**Exercise directions**
In the records below, one line contains "dans des espaces restreints.". Print that line and every line after it exactly, down to the final one.
[Provided entries Boundary: Start]
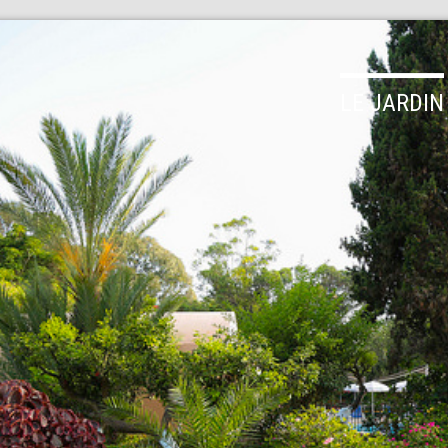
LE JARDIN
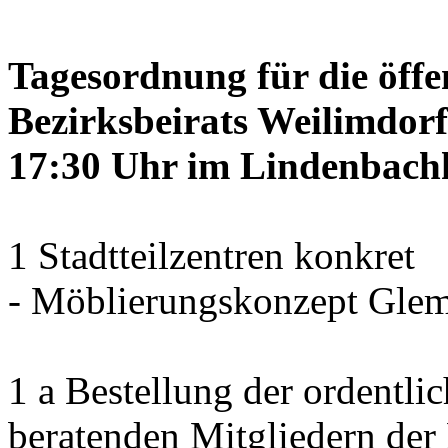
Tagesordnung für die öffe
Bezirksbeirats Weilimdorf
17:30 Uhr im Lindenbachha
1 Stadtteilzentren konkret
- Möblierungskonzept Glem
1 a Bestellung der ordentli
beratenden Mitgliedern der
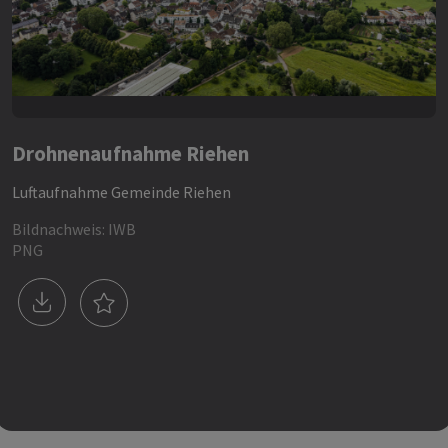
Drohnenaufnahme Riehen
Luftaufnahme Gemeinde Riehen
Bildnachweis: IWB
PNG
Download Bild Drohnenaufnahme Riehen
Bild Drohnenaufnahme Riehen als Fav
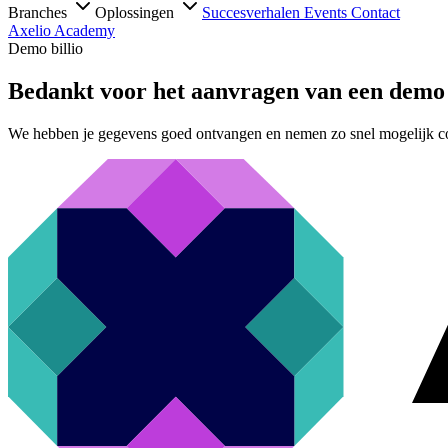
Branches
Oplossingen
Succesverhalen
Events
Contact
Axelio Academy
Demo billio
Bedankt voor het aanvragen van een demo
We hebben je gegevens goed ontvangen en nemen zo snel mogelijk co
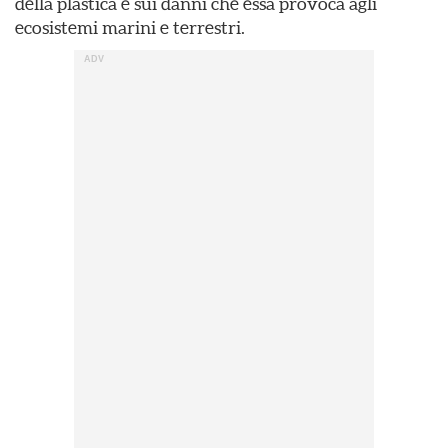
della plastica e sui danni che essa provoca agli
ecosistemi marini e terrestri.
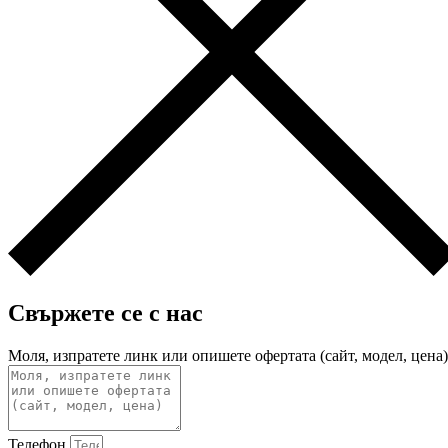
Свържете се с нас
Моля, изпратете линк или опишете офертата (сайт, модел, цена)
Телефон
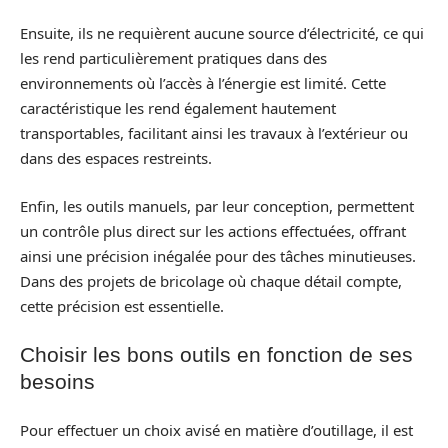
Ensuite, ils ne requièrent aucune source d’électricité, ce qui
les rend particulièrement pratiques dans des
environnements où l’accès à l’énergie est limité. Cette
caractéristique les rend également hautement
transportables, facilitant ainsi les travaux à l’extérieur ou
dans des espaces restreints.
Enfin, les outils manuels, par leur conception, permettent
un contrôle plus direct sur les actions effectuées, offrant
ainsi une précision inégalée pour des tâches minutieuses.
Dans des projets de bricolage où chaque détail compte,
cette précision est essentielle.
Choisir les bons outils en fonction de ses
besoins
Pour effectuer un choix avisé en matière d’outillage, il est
[Provided entries Boundary: End]
**Solution for this problem**
dans des espaces restreints.
Enfin, les outils manuels, par leur conception, permettent
un contrôle plus direct sur les actions effectuées, offrant
ainsi une précision inégalée pour des tâches minutieuses.
Dans des projets de bricolage où chaque détail compte,
cette précision est essentielle.
Choisir les bons outils en fonction de ses
besoins
Pour effectuer un choix avisé en matière d’outillage, il est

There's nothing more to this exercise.